Smarter Power To The Poconos

This is an archived article and the information in the article may be outdated. Please look at the time stamp on the story to see when it was last updated.

POCONO TOWNSHIP -- Power lines in the Poconos are becoming "smarter" with the help of some new technology.

Crews from PPL were busy Thursday installing devices that will be able to sense when there's a power outage.

For PPL customers in Monroe County, power outages may now happen less often and won't last nearly as long.

Hundreds of "smart grid devices" are going up along power lines and are designed to help keep the lights on.

"It's the way that we can improve our liability for customers, help restore customers quicker in the event of an outage," said PPL area supervisor Aaron Lynn.

PPL says more than 200 of these devices are going up throughout the Poconos. Computers will be able to detect when there's a problem, from a squirrel screwing up the lines, to downed trees, or even an accident.

"The computer system now talks to every device, every 15 minutes, and if there is a problem, it will automatically recognize that problem," said telecommunication standards manager Timothy Figura

PPL believes the $10 million investment will reduce long outages, such as those caused by Hurricane Sandy when some areas were without power for days.

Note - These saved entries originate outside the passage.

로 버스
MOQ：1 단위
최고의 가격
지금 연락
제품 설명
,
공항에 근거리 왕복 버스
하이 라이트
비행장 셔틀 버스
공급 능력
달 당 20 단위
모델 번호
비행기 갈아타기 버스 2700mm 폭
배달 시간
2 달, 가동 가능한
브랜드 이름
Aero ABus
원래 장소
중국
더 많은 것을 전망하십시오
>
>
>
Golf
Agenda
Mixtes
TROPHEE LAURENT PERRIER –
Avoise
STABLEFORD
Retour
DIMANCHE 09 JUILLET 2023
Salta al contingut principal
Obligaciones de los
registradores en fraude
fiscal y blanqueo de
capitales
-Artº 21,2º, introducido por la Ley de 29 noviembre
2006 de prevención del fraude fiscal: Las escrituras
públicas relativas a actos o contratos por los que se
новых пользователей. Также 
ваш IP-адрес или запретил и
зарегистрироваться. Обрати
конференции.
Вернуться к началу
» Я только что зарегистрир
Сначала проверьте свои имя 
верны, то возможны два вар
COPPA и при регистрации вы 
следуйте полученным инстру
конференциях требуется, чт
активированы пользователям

"Any outage event, whether it's a minor thunderstorm or a major severe weather event such as Hurricane Sandy, this system and these devices will absolutely help," said Lynn.

In addition to this smart grid technology installation, crews are also going to start installing a Hendrix cable that will help reduce power outages in heavily-treed areas, something many people are looking forward to.

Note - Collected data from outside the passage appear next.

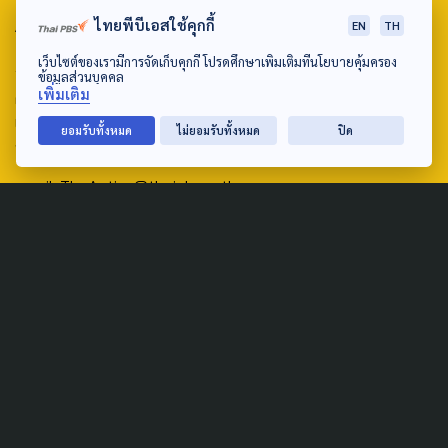
ABOUT US & CONTACT US
ไทยพีบีเอสใช้คุกกี้
EN
TH
เว็บไซต์ของเรามีการจัดเก็บคุกกี้ โปรดศึกษาเพิ่มเติมที่นโยบายคุ้มครอง
Address:
ข้อมูลส่วนบุคคล
เพิ่มเติม
ศูนย์สื่อสารวาระทางสังคมและนโยบายสาธารณะ องค์การกระจาย
เสียงและแพร่ภาพสาธารณะแห่งประเทศไทย (สำนักงานใหญ่) 145
ยอมรับทั้งหมด
ไม่ยอมรับทั้งหมด
ปิด
ถนนวิภาวดีรังสิต แขวงตลาดบางเขน เขตหลักสี่ กรุงเทพฯ 10210
email: TheActive@thaipbs.or.th
tel: 0-2790-2615
Public Policy
Social Agenda
Life & Culture
Politics
Social Movement
Global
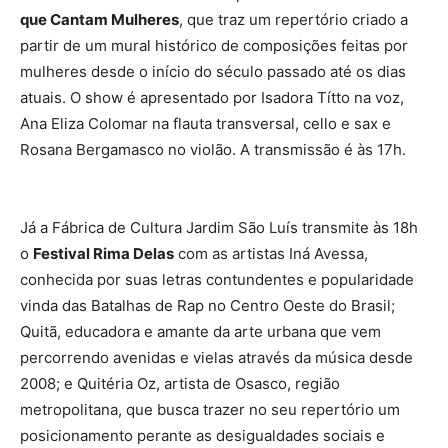
que Cantam Mulheres
, que traz um repertório criado a
partir de um mural histórico de composições feitas por
mulheres desde o início do século passado até os dias
atuais. O show é apresentado por Isadora Títto na voz,
Ana Eliza Colomar na flauta transversal, cello e sax e
Rosana Bergamasco no violão. A transmissão é às 17h.
Já a Fábrica de Cultura Jardim São Luís transmite às 18h
o
Festival Rima Delas
com as artistas Iná Avessa,
conhecida por suas letras contundentes e popularidade
vinda das Batalhas de Rap no Centro Oeste do Brasil;
Quitã, educadora e amante da arte urbana que vem
percorrendo avenidas e vielas através da música desde
2008; e Quitéria Oz, artista de Osasco, região
metropolitana, que busca trazer no seu repertório um
posicionamento perante as desigualdades sociais e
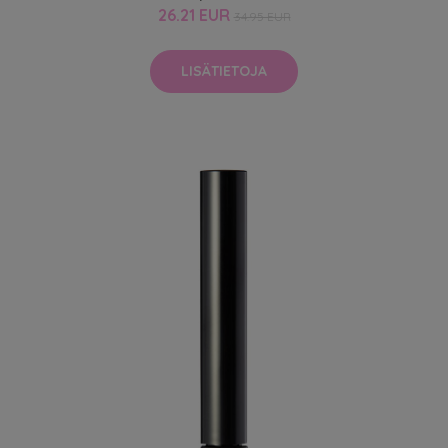
26.21 EUR
34.95 EUR
LISÄTIETOJA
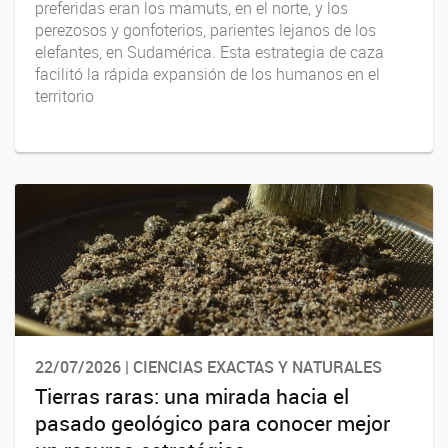
preferidas eran los mamuts, en el norte, y los
perezosos y gonfoterios, parientes lejanos de los
elefantes, en Sudamérica. Esta estrategia de caza
facilitó la rápida expansión de los humanos en el
territorio
22/07/2026 | CIENCIAS EXACTAS Y NATURALES
Tierras raras: una mirada hacia el
pasado geológico para conocer mejor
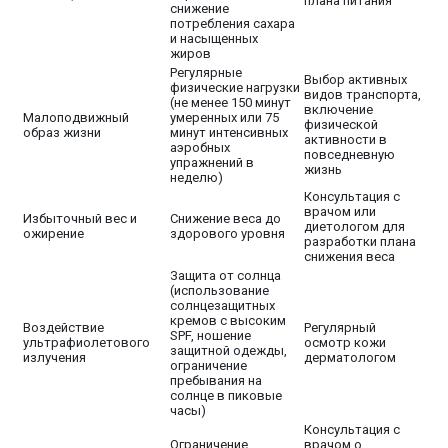
плана питания
снижение
потребления сахара
и насыщенных
жиров
Регулярные
Выбор активных
физические нагрузки
видов транспорта,
(не менее 150 минут
включение
Малоподвижный
умеренных или 75
физической
образ жизни
минут интенсивных
активности в
аэробных
повседневную
упражнений в
жизнь
неделю)
Консультация с
врачом или
Избыточный вес и
Снижение веса до
диетологом для
ожирение
здорового уровня
разработки плана
снижения веса
Защита от солнца
(использование
солнцезащитных
кремов с высоким
Воздействие
Регулярный
SPF, ношение
ультрафиолетового
осмотр кожи
защитной одежды,
излучения
дерматологом
ограничение
пребывания на
солнце в пиковые
часы)
Консультация с
Ограничение
врачом о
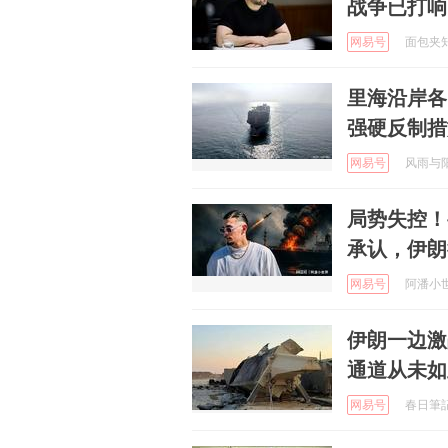
战争已打响
网易号
面包夹知识
里海沿岸各
强硬反制措
网易号
风雨与阳光
局势失控！
承认，伊朗
网易号
阿潘小世界
伊朗一边激
通道从未如
网易号
春日筆記 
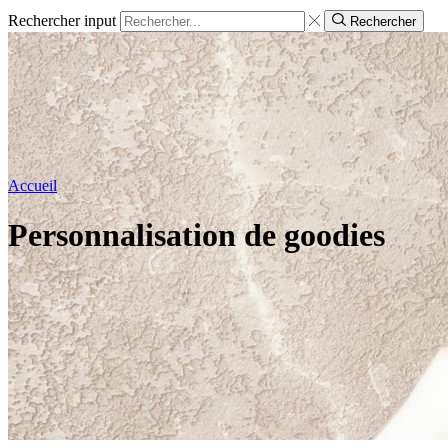
Rechercher input
Rechercher
Accueil
Personnalisation de goodies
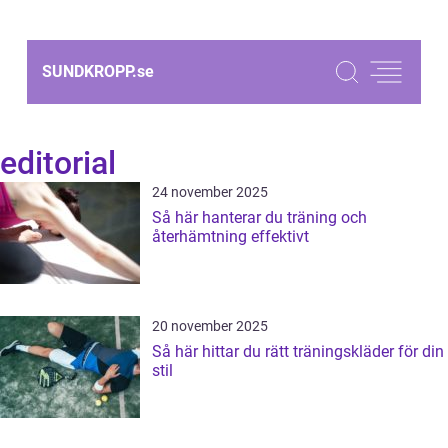
SUNDKROPP.
se
editorial
24 november 2025
Så här hanterar du träning och
återhämtning effektivt
20 november 2025
Så här hittar du rätt träningskläder för din
stil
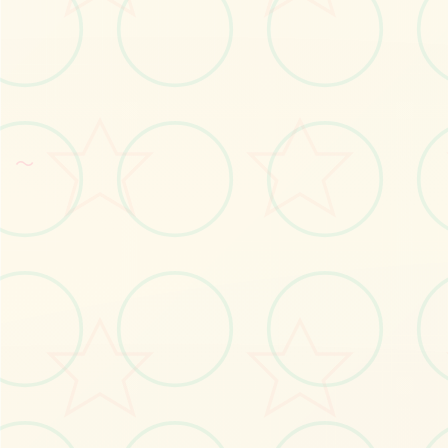
～
🎇
画面艺术展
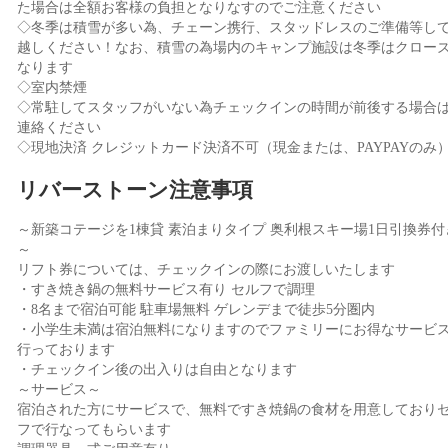
た場合は全額お客様の負担となりなすのでご注意ください
◇冬季は積雪が多い為、チェーン携行、スタッドレスのご準備等し
越しください！なお、積雪の為場内のキャンプ施設は冬季はクロー
なります
◇室内禁煙
◇常駐してスタッフがいない為チェックインの時間が前後する場合
連絡ください
◇現地決済 クレジットカード決済不可（現金または、PAYPAYのみ
リバーストーン注意事項
～新築コテージを1棟貸 素泊まりタイプ 奥利根スキー場1日引換券付
～
リフト券については、チェックインの際にお渡しいたします
・すき焼き鍋の無料サービス有り セルフで調理
・8名まで宿泊可能 駐車場無料 ゲレンデまで徒歩5分圏内
・小学生未満は宿泊無料になりますのでファミリーにお得なサービ
行っております
・チェックイン後の出入りは自由となります
～サービス～
宿泊された方にサービスで、無料ですき焼鍋の食材を用意しており
フで行なってもらいます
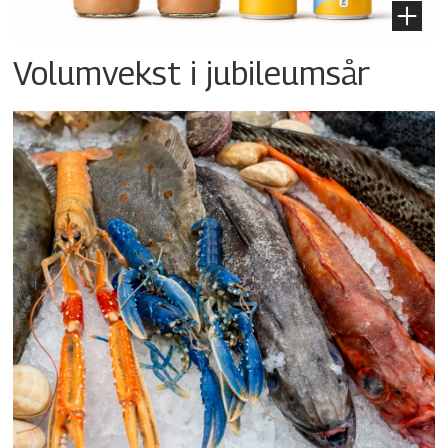
Volumvekst i jubileumsår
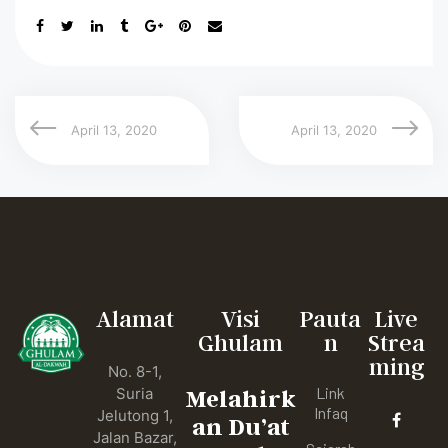
April 13, 2020
April 13, 2020
Alamat
Visi
Pauta
Live
Ghulam
n
Strea
ming
No. 8-1,
Link
Suria
Melahirk
Infaq
Jelutong 1,
an Du’at
Jalan Bazar,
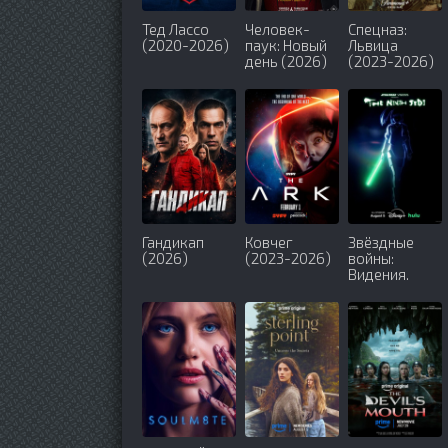
Тед Лассо
Человек-
Спецназ:
(2020-2026)
паук: Новый
Львица
день (2026)
(2023-2026)
Гандикап
Ковчег
Звёздные
(2026)
(2023-2026)
войны:
Видения.
Девятый
джедай
(2026)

"That's fantastic. We'd love to see that. There's times where when the lights blink your heart always drops," said Bob Jakubowitz at the Tannersville Inn.

The general manager of the Tannersville Inn says when his dining room is full, power outages can hurt his bottom line. He welcomes this smart power upgrade outside his restaurant.

"Everybody looks around in a semi-panic wondering 'what's the story?' And if it's only out for a short period of time rather than waiting for a truck to come in with linemen, we're all for it."

The project won't be causing any PPL customers to see their bills go up either.

Company officials say this project has already been budgeted for and should be complete by November.